Exercise description >>
Copy exactly the lines of the data below that run from the line holding "Similar Projects" through the line holding "one at a time, and", both ends included.

The input >>
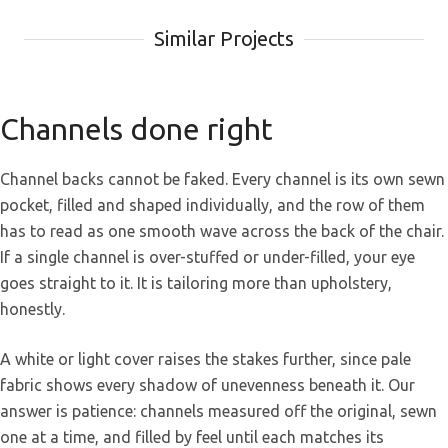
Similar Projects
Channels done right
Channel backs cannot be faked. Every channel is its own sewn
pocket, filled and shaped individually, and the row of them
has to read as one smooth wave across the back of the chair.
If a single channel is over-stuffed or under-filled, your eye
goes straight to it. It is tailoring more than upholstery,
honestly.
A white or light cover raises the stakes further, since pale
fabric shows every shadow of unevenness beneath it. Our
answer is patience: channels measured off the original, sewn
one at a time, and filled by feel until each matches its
...
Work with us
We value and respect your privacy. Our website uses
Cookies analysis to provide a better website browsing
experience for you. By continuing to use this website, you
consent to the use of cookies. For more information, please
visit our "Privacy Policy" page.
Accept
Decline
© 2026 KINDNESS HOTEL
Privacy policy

Solved problem >>
Similar Projects
Channels done right
Channel backs cannot be faked. Every channel is its own sewn
pocket, filled and shaped individually, and the row of them
has to read as one smooth wave across the back of the chair.
If a single channel is over-stuffed or under-filled, your eye
goes straight to it. It is tailoring more than upholstery,
honestly.
A white or light cover raises the stakes further, since pale
fabric shows every shadow of unevenness beneath it. Our
answer is patience: channels measured off the original, sewn
one at a time, and filled by feel until each matches its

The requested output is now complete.